I’m Zach and I’m the editor and a frequent writer here at I’m also a commercial beauty photographer in Los Angeles, CA, and offer educational workshops on photography and lighting all over North America.

Posted in Equipment
  • Marc Stowe

    Great article and the results are presented very well. Above all else though, the fact your model never changed expression throughout the entire shoot is killer!

  • Justin Berrington

    Hey Zach, Love this post. These are the types of articles that protect my bank account. haha.

    After looking through the images, one of the things I found really interesting was the differences in shadow density. Particularly between the Profoto OCF 24″ folding beauty dish and the Profoto 21″ beauty dish. The 21″ shadows are less dense than the 24″ shadows. I would have guessed opposite just based on modifier size. I suppose depth of the modifier and the material may play a roll in shadow density as well.

    Would love to hear your thoughts on this.

  • David Alexander

    While I find this a useful empirical test, you might describe in greater detail how you can predict the effect of each modifier.

    We can say:

    * The smaller a light is relative to the subject, the sharper the shadow transitions will be.
    * The closer a light is to the subject, the higher the contrast of the shadow transitions will be.
    * Light falls off with the square of distance.

    A good illustration is the bare bulb at 2 feet and the 21″ beauty dish at 8 feet. The two lights are (more or less) the same relative size, so we’d expect the shadow transitions to be equally smooth; and so they are. The bare bulb is much closer, though, so we’d expect much higher contrast; and so it is.

    If we use a modifier with reflective foil, we’re trading an even light source for one with one or more concentrations. These concentrations are effectively smaller lights, so we can expect (and indeed see) sharper shadow transitions.
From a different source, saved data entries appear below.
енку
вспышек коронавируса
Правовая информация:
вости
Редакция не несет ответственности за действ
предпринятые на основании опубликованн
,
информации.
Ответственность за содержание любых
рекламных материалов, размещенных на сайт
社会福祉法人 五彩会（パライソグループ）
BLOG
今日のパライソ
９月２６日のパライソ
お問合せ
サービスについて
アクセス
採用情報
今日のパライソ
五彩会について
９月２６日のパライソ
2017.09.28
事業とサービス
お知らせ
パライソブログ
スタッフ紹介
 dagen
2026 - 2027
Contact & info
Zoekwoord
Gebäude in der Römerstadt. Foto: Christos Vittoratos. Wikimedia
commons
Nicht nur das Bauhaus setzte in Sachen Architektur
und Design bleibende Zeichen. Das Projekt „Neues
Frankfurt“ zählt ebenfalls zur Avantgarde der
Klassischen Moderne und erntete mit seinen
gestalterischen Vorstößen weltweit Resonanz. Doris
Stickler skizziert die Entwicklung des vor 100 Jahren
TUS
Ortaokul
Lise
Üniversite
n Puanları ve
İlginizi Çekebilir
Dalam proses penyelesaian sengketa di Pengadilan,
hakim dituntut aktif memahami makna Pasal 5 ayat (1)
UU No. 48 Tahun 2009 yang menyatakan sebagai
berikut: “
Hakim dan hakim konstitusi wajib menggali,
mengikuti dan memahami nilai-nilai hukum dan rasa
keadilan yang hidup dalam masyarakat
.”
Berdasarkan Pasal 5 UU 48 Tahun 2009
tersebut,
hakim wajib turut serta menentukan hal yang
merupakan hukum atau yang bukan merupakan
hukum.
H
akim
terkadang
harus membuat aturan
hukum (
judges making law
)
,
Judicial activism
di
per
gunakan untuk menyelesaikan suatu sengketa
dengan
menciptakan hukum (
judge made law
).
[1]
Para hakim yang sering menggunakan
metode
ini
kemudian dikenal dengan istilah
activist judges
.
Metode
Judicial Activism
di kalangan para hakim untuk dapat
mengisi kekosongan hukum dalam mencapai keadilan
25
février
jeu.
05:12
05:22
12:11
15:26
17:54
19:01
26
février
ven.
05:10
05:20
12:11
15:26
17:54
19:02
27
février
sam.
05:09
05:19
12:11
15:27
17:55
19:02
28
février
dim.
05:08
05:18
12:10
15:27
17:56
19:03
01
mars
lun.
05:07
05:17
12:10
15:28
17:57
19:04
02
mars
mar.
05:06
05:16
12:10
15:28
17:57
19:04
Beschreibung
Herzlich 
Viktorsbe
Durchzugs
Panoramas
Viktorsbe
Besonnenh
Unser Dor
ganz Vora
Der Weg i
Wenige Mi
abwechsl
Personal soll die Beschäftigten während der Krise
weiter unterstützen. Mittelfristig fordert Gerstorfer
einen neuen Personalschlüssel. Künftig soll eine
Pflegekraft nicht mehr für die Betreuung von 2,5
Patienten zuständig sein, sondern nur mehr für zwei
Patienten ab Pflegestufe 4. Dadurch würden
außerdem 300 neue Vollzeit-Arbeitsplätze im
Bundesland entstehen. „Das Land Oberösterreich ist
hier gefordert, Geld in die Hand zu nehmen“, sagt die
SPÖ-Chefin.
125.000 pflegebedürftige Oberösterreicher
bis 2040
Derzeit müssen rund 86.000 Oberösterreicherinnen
    Many modifiers are intended to control lighting spill on backgrounds. Should we care about spill? Considering the third principle, no, if the light is sufficiently close relative to the background. That positioning introduces compromises in the shadow transitions we can predict as above.

    It’s all straightforward enough with a little thought.

  • Christopher J. May

    Certainly a different gig for a model to be sure!

    And taildraggin, it could be worse. They could have used Roger. J/K, Roger! Couldn’t resist!

  • D’awww. Poor Trevor. He’s actually a model with LA Models if you can believe it.

    Just the “Sit here, don’t move, and hold a blank expression” isn’t usually his best look.

  • taildraggin

    Aye. And, for the lazy among us, the more attractive the subject, the less noticed the lighting. (you really notice the lighting here.)

  • steven_nc

    Exploit what you have before moving to something else. That’s not a bad lesson.

  • This study was an interesting one. It really just affirmed what I already knew, that the speciality in lighting doesn’t come from the tools, but how they’re used.

    It was really frustrating to do all this testing and see that the large majority of the light shapers were visually close to identical, and the speciality within them comes from how they’re used. Cause that speciality can’t really be shown in a controlled environment and highlight the technicalities of each.

  • taildraggin

    Closer, bigger, baffles, grids… Great topic.

    One of those things (like lenses) that you would have to test all the types and brands and try to sort it out. Or, we buy whatever someone recommends and end up using a roll of tape, tissue, cardboard, and reflectors all over the place.